_Page images and extracted text_
═══

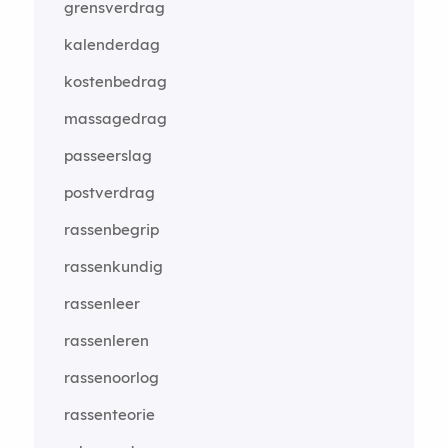
grensverdrag
kalenderdag
kostenbedrag
massagedrag
passeerslag
postverdrag
rassenbegrip
rassenkundig
rassenleer
rassenleren
rassenoorlog
rassenteorie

═══

_Problem_
Copy out exactly the lines between the line with "kostenbedrag" and the last line of the entries, counting both of those lines.

_Written reply_
kostenbedrag
massagedrag
passeerslag
postverdrag
rassenbegrip
rassenkundig
rassenleer
rassenleren
rassenoorlog
rassenteorie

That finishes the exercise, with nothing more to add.